C'est là un signe évident d'un échec impardonnable du système éducatif national tel qu'il est, de cette perte de la pédagogie, de cette dérive morale et psychologique de la société, du corps enseignant qui a oublié que sa mission c'est éduquer et non recourir à des méthodes condamnables pour mettre au pas des élèves souvent sans défense. Mais, le fait est que la violence dans les écoles algériennes n'interpelle pas seulement le secteur de l'éducation, mais tout son environnement, à commencer par les syndicats, les parents d'élèves, les collectivités et institutions. L'école algérienne est devenue dans bien des cas un cuisant échec, ce qui a été d'ailleurs reconnu par les cadres du ministère.

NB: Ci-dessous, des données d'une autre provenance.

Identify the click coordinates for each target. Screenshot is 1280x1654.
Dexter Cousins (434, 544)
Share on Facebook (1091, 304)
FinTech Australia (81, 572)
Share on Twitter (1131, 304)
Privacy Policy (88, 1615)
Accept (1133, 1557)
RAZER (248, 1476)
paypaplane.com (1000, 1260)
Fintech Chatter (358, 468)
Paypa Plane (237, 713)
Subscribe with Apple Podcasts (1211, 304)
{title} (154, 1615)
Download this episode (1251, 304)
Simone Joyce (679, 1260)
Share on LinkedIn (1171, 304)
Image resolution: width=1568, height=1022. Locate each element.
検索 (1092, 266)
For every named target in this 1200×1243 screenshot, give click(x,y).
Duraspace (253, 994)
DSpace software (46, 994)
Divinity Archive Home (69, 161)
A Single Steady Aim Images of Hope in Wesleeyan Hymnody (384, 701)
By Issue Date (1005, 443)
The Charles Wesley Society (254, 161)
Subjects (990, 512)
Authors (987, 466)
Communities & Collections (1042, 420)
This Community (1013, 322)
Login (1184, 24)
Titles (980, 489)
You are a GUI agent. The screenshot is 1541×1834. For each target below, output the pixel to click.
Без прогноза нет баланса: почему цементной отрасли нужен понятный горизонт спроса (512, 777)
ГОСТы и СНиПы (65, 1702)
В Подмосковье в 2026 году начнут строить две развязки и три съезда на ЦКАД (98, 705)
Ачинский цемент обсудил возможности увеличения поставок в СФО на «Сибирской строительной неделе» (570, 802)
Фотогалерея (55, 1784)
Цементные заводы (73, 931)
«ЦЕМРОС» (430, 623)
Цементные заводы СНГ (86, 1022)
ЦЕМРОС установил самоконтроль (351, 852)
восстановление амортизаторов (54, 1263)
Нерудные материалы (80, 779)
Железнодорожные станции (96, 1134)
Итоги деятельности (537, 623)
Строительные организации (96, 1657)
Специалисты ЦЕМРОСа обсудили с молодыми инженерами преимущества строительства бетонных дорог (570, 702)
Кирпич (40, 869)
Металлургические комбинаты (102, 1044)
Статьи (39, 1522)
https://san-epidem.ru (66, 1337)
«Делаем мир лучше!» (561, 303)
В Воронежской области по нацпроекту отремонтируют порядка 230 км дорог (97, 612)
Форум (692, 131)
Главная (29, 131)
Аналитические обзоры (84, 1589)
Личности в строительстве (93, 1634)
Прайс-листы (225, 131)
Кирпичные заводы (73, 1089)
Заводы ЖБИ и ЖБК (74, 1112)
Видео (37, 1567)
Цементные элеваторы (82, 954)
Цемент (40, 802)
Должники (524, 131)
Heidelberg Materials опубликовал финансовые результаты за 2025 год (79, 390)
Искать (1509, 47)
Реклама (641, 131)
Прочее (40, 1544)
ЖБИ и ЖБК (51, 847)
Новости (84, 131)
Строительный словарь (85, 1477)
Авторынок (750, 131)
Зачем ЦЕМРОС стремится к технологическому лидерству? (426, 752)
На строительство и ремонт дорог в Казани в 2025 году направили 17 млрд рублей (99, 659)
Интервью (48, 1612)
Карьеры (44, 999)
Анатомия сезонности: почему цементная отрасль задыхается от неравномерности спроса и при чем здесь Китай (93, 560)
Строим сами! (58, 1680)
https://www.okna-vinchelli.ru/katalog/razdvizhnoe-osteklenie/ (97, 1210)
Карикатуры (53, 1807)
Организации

Le système éducatif actuel a montré ses limites, ses affreuses faiblesses, car au-delà du phénomène de la violence, il y a celui plus grave de cette pédagogie qui ne produit pas des cadres, qui ne forme plus sur la base des standards internationaux, accentuant le «gap» éducationnel par rapport au reste du monde. Et puis ce chiffre effrayant de 25.000 cas de violence dans les établissements scolaires enregistrés en 2007, le seul chiffre qui a été annoncé du bout des lèvres par un conseiller au ministère. Et depuis ? Un gros chantier attend la ministre de l'Education nationale.